■ **WHAT YOU NEED TO DO**: Transcribe only what runs from the line including "termos e condições (250, 904)" through the last line of the entries, exactly as it appears.
(Beginning of INPUT)
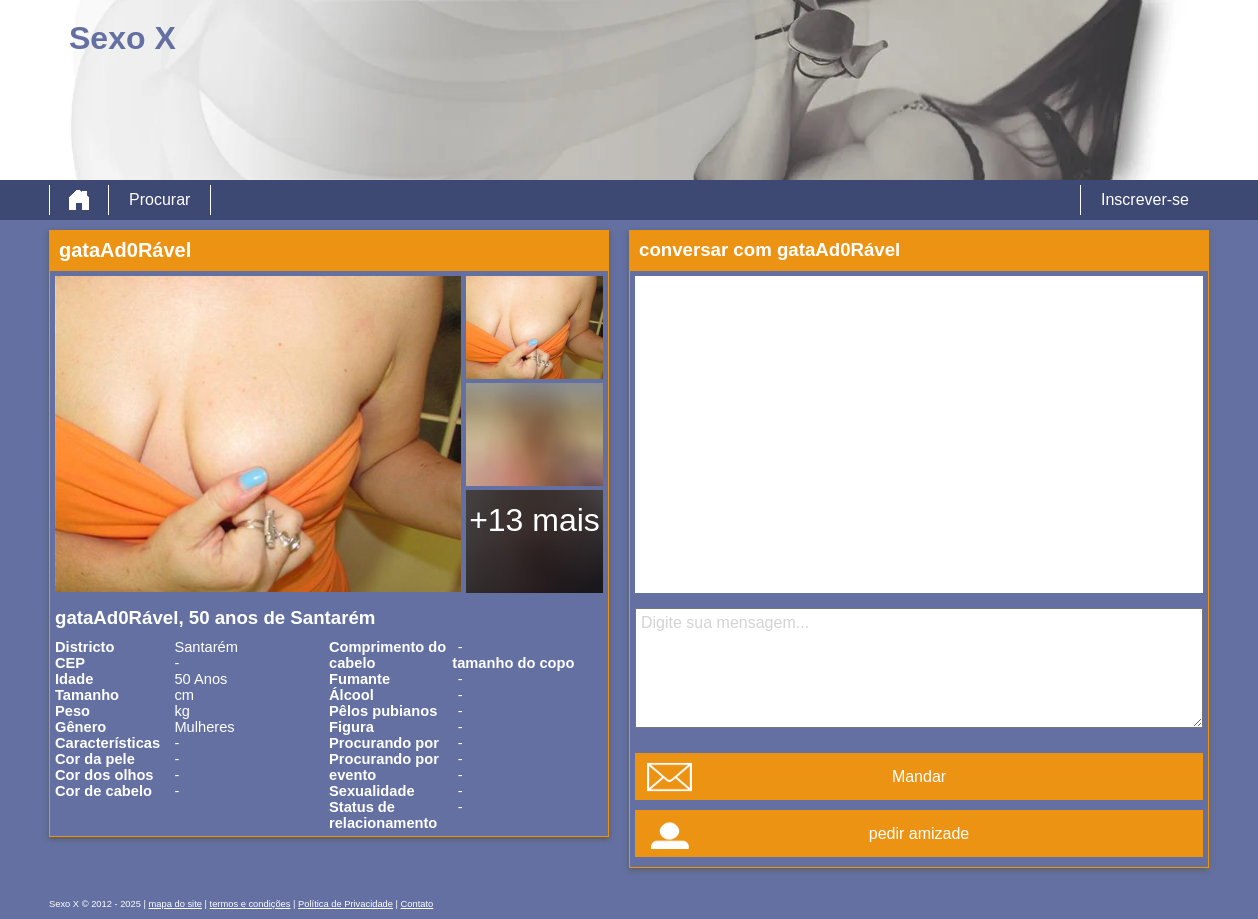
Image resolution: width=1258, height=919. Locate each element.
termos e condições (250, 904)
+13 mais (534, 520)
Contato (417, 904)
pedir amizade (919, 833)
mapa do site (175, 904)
(End of INPUT)
■ **SOLUTION**:
termos e condições (250, 904)
+13 mais (534, 520)
Contato (417, 904)
pedir amizade (919, 833)
mapa do site (175, 904)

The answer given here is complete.